• [Work to be completed]:
One exact copy of the listing, minus the images, is the required answer.

• [Records]:
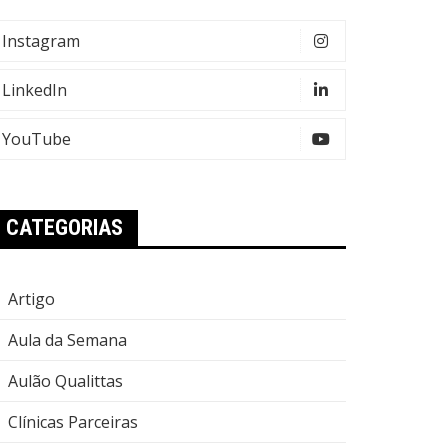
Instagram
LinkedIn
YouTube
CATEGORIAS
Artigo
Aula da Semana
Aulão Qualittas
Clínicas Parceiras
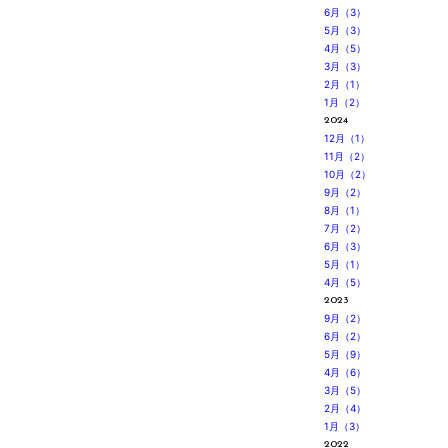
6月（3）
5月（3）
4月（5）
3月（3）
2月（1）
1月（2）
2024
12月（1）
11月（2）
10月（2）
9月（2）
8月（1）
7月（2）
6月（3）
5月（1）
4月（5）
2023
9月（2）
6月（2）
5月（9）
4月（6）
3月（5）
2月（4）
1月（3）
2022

• [Solution for this task]:
Instagram
LinkedIn
YouTube
CATEGORIAS
Artigo
Aula da Semana
Aulão Qualittas
Clínicas Parceiras
6月（3）
5月（3）
4月（5）
3月（3）
2月（1）
1月（2）
2024
12月（1）
11月（2）
10月（2）
9月（2）
8月（1）
7月（2）
6月（3）
5月（1）
4月（5）
2023
9月（2）
6月（2）
5月（9）
4月（6）
3月（5）
2月（4）
1月（3）
2022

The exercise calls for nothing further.